Roman Catholic authority had become almost like a dictatorship in which the Roman Pope decreed himself to be the sole authority of every Christian on earth (though the Eastern Churches rejected that claim). While Luther’s challenge of papal supremacy was good, the Reformers’ later decision to reject ALL ecclesiastical authority and tradition was not good.
Luther also held to various aspects of church tradition such as the perpetual virginity of Mary (which was not widely doubted until the 19th or 20th centuries) and the actual presence of the Body and Blood of our Lord in the Eucharist.
The cries of sola scriptura (only scripture) made every man his own pope. Rather than uniting Christians – as the early reformers naively believed would happen – it divided them. Several hundred years later, every person is still their own pope and we have tens of thousands of denominations. Unfortunately, a “plain reading of the Bible” caused great division, bloody fights, and innumerable opinions about interpretation.
My second complaint: scripture was changed. Shortly after the reformation began, some Protestants cut several books out of the Bible that the whole Church (including Jesus’ apostles) considered scripture*. Those who did not remove them, included them in the back of the Old Testament in an appendix called “The Apocrypha,” which is Greek for “hidden.” For more details on this, see my footnote below.
A precedent was set that any scripture that does not fit well with a man’s theology can be removed or diminished. Books that were removed include Tobit, Maccabees, Judith, Wisdom of Sirach, and some others. The implications of this are obvious: Christianity can become whatever anyone wants by carefully crafting their own biblical canon. Sadly, I’ve seen Christians do this with several New Testament books in which the authorship is disputed by some modern scholars, so they feel no need to be theologically “bound” by those books.

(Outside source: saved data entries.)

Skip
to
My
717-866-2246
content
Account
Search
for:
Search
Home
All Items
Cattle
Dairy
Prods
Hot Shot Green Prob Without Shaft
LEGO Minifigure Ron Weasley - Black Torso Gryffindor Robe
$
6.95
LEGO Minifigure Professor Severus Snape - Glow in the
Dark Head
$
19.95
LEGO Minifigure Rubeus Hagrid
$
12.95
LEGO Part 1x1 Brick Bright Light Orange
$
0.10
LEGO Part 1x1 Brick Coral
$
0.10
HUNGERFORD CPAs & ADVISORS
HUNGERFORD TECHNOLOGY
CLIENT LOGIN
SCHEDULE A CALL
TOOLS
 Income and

* Since writing this article a couple of years ago, I have learned a bit more and recently received some constructive criticism from a reader (see below). I want to mention that even from the earlier times of the Church there was often some degree of distinction between the books included in the Hebrew canon and those in the Greek Christian scriptures (the Septuagint). Here is a summary from a popular Orthodox catechism called These Truths We Hold:
The Deutero-canonical books appeared as part of Holy Scripture with the translation of the Hebrew Scripture into Greek by Alexandrian Jews who had been gathered together for that purpose in Egypt just prior to the New Testament times. Over the centuries, however, these books have been disputed by many; many hold them to have little or no value as Scripture.

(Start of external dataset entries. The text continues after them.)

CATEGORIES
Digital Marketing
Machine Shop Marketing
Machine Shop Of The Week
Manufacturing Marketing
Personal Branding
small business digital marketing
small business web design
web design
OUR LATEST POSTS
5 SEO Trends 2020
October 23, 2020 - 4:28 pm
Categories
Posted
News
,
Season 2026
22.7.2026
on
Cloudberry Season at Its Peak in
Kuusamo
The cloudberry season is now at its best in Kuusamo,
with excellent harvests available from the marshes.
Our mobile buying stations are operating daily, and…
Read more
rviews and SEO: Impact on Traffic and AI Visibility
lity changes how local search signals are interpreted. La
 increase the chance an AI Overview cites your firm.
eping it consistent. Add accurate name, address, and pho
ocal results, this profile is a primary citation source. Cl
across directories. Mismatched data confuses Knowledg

However, both the Orthodox and Roman Catholics accept them as part of the Biblical Canon, whereas, since the Reformation, most Protestants have rejected them as being spurious. Although the Orthodox Church accepts these books as being canonical, and treasures them and uses them liturgically, she does not use them as primary sources in the definition of her dogmas.
The book Orthodox Dogmatic Theology by Protobresbyter Michael Pomazansky confirms the above. When reading many of the saints and fathers of the Church, you will find that they readily quote passages from these Deutero-canonical books, treating them no differently than any other scripture. In other words, while they are not the primary scriptural authority, they are still considered to be authoritative. Contrast that with the teachings of the early Calvinists and the Westminster Confession of Faith, Chapter 1, Article 3:
“The books commonly called Apocrypha, not being of divine inspiration, are no part of the Canon of Scripture; and therefore are of no authority in the Church of God, nor to be any otherwise approved, or made use of, than other human writings.”